Work required
Only the lines below from the one containing "ístupných pouze s průvodcem je" through the one containing "प्रभारी शैलजा के" belong in the answer, set down exactly, with the pictures left out.

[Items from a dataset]
[Start of Attachment]

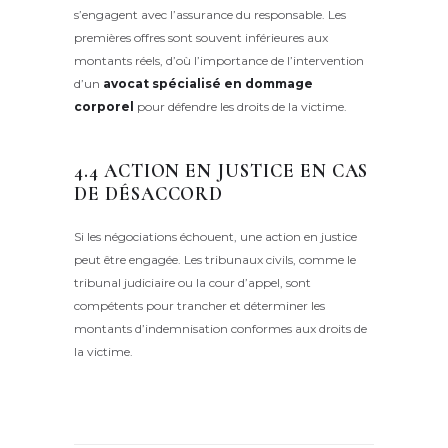
s’engagent avec l’assurance du responsable. Les
premières offres sont souvent inférieures aux
montants réels, d’où l’importance de l’intervention
d’un
avocat spécialisé en dommage
corporel
pour défendre les droits de la victime.
4.4 ACTION EN JUSTICE EN CAS
DE DÉSACCORD
Si les négociations échouent, une action en justice
peut être engagée. Les tribunaux civils, comme le
tribunal judiciaire ou la cour d’appel, sont
compétents pour trancher et déterminer les
montants d’indemnisation conformes aux droits de
la victime.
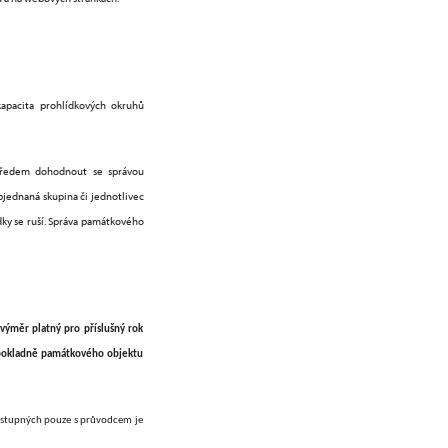
kapacita prohlídkových okruhů
 předem dohodnout se správou
jednaná skupina či jednotlivec
ky se ruší. Správa památkového
výměr platný pro příslušný rok
 pokladně památkového objektu
ístupných pouze s průvodcem je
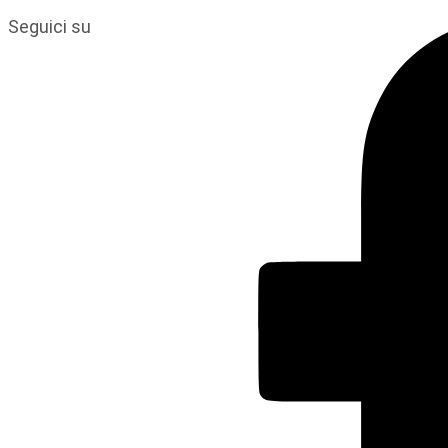
Seguici su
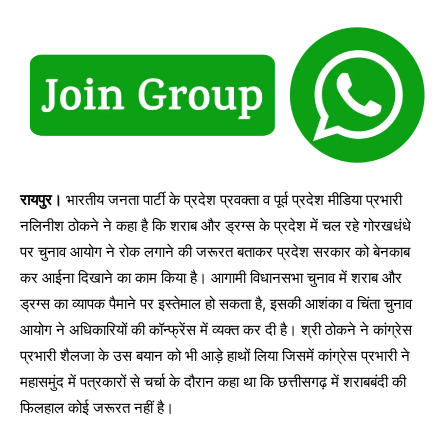
रायपुर।
भारतीय जनता पार्टी के प्रदेश प्रवक्ता व पूर्व प्रदेश मीडिया प्रभारी
नलिनीश ठोकने ने कहा है कि शराब और ड्रग्स के प्रदेश में चल रहे गोरखधंधे
पर चुनाव आयोग ने रोक लगाने की जरूरत बताकर प्रदेश सरकार को बेनकाब
कर आईना दिखाने का काम किया है। आगामी विधानसभा चुनाव में शराब और
ड्रग्स का व्यापक पैमाने पर इस्तेमाल हो सकता है, इसकी आशंका व चिंता चुनाव
आयोग ने अधिकारियों की कॉन्फ्रेंस में व्यक्त कर दी है। श्री ठोकने ने कांग्रेस
प्रभारी शैलजा के उस बयान को भी आड़े हाथों लिया जिसमें कांग्रेस प्रभारी ने
महासमुंद में पत्रकारों से चर्चा के दौरान कहा था कि छत्तीसगढ़ में शराबबंदी की
फिलहाल कोई जरूरत नहीं है।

[End of Attachment]

Response
ístupných pouze s průvodcem je
Seguici su
रायपुर।
भारतीय जनता पार्टी के प्रदेश प्रवक्ता व पूर्व प्रदेश मीडिया प्रभारी
नलिनीश ठोकने ने कहा है कि शराब और ड्रग्स के प्रदेश में चल रहे गोरखधंधे
पर चुनाव आयोग ने रोक लगाने की जरूरत बताकर प्रदेश सरकार को बेनकाब
कर आईना दिखाने का काम किया है। आगामी विधानसभा चुनाव में शराब और
ड्रग्स का व्यापक पैमाने पर इस्तेमाल हो सकता है, इसकी आशंका व चिंता चुनाव
आयोग ने अधिकारियों की कॉन्फ्रेंस में व्यक्त कर दी है। श्री ठोकने ने कांग्रेस
प्रभारी शैलजा के उस बयान को भी आड़े हाथों लिया जिसमें कांग्रेस प्रभारी ने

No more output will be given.